Required action: Retype the entries exactly; omit all pictures.

Data records:
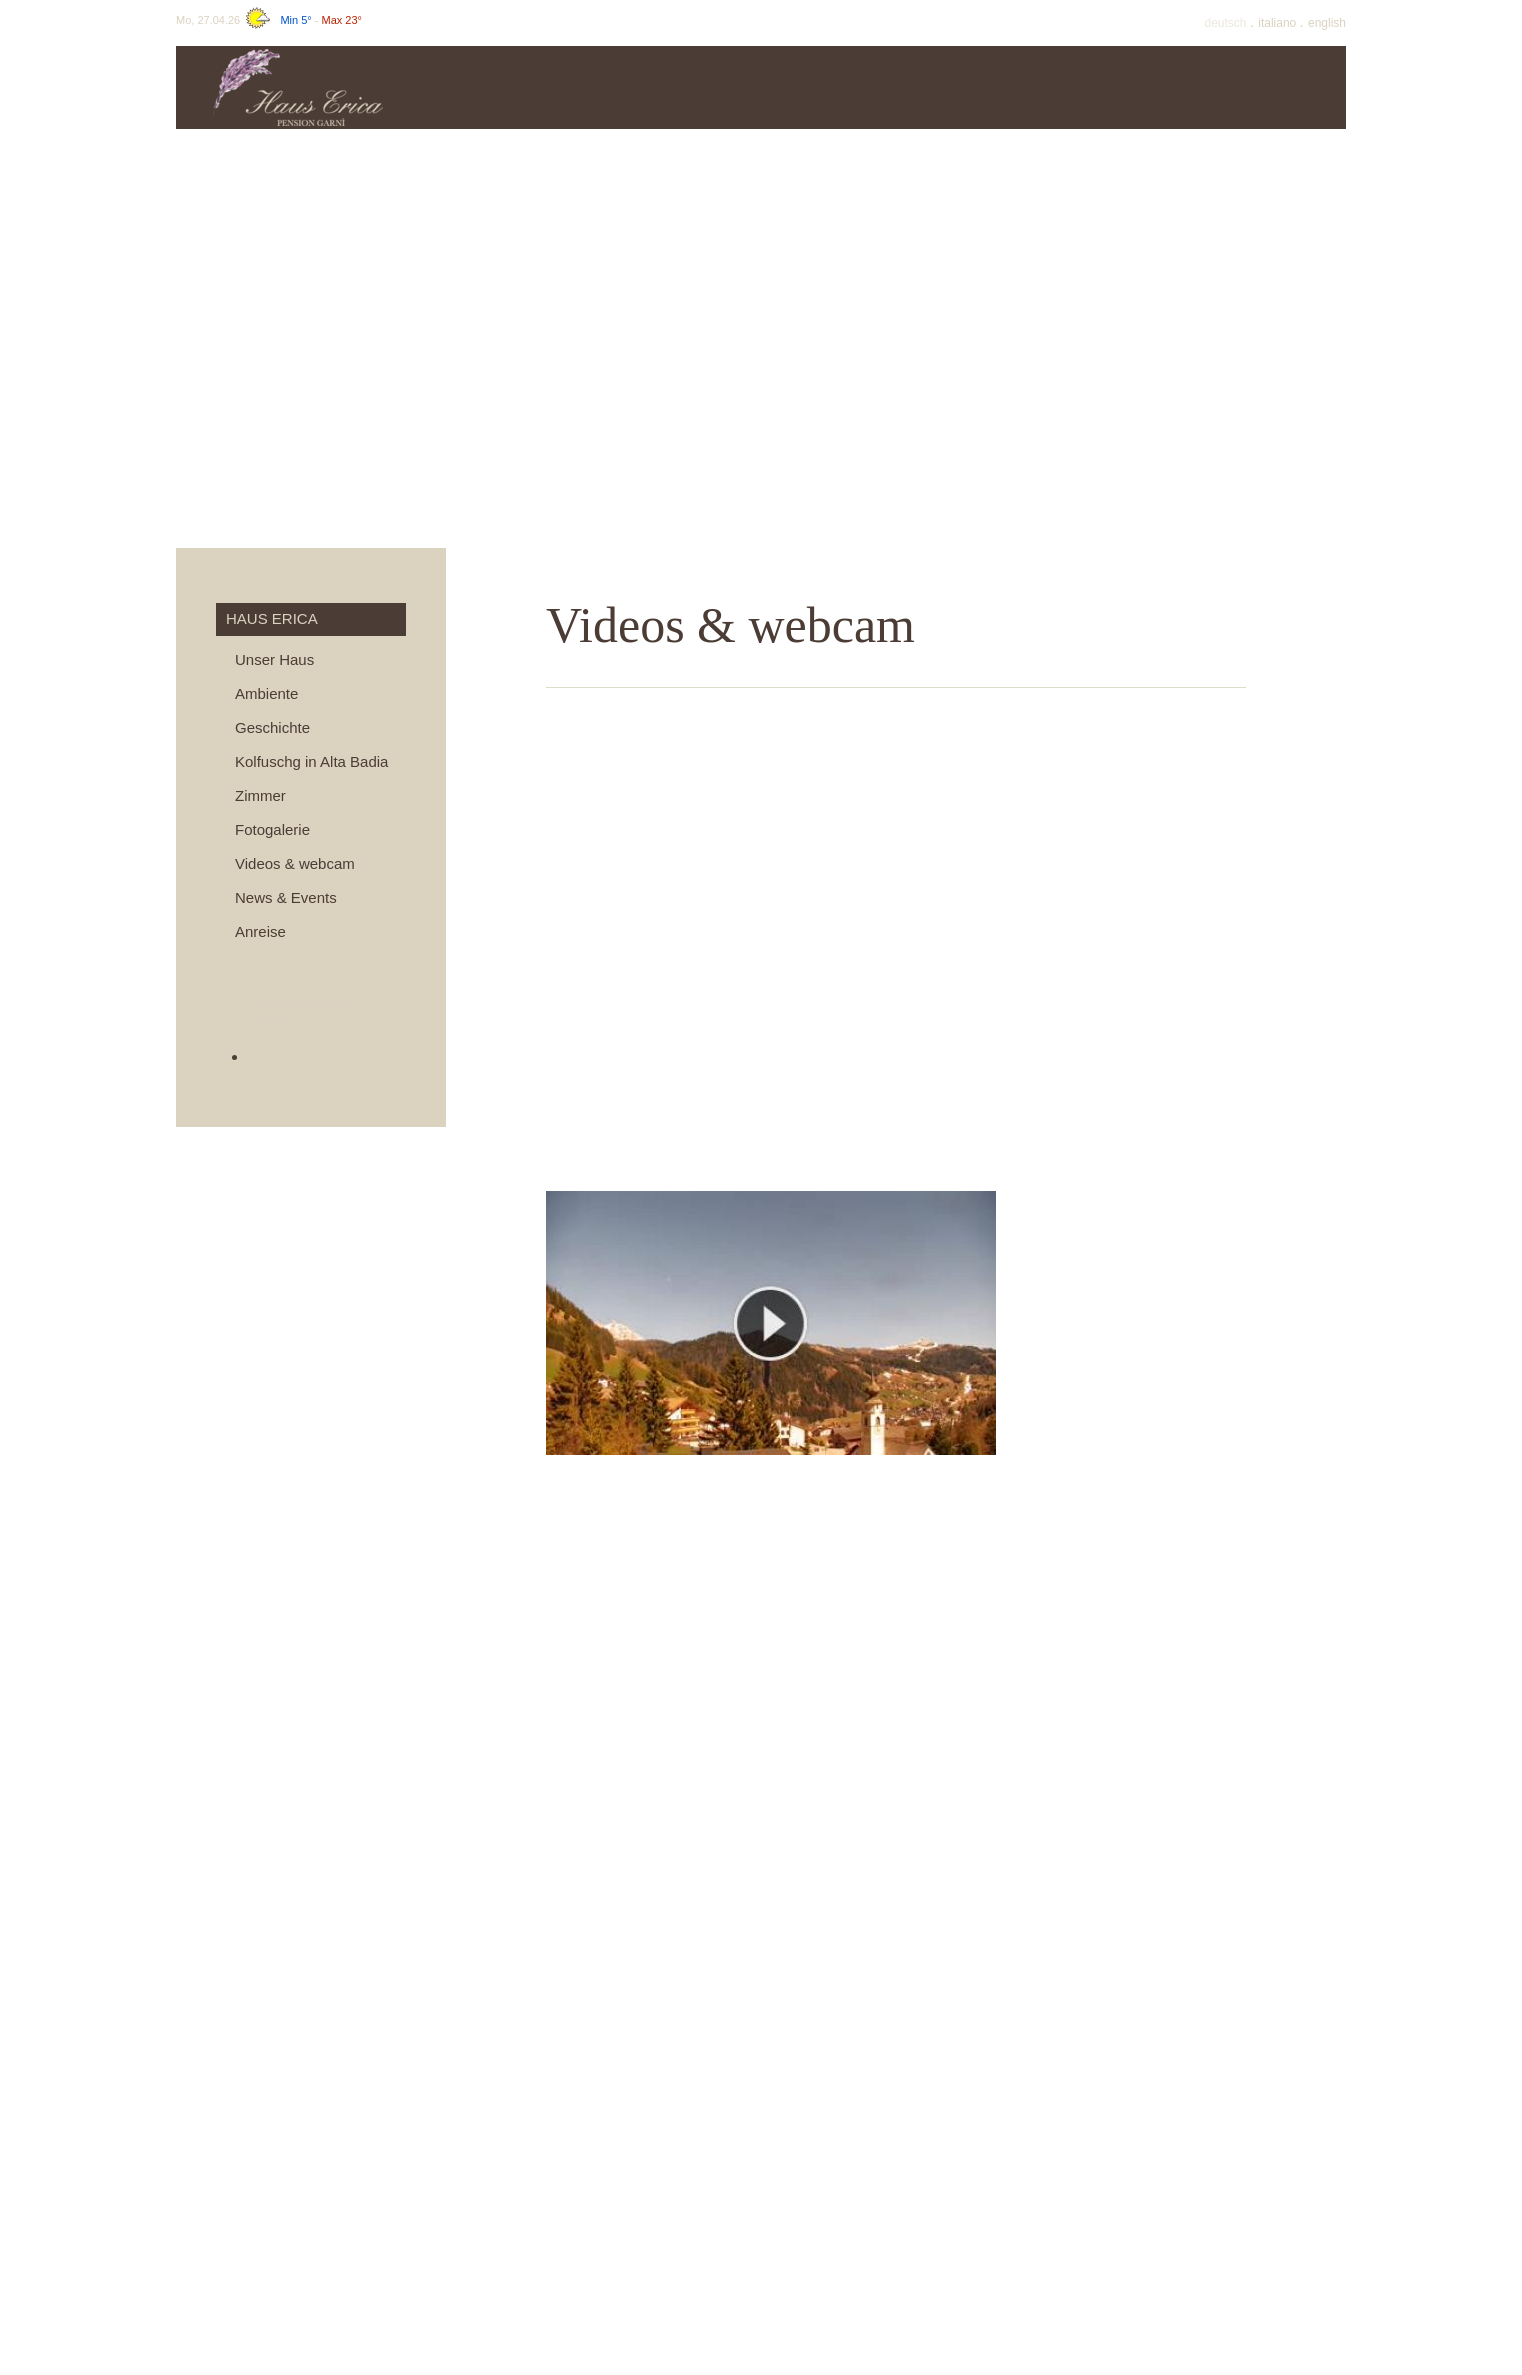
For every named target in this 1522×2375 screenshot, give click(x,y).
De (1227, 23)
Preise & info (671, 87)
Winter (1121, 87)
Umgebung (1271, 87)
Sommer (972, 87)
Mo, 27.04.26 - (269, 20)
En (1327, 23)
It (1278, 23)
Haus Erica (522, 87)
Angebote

Answer section:
For every named target in this 1522×2375 screenshot, give click(x,y).
De (1227, 23)
Preise & info (671, 87)
Winter (1121, 87)
Umgebung (1271, 87)
Sommer (972, 87)
Mo, 27.04.26 - (269, 20)
En (1327, 23)
It (1278, 23)
Haus Erica (522, 87)
Angebote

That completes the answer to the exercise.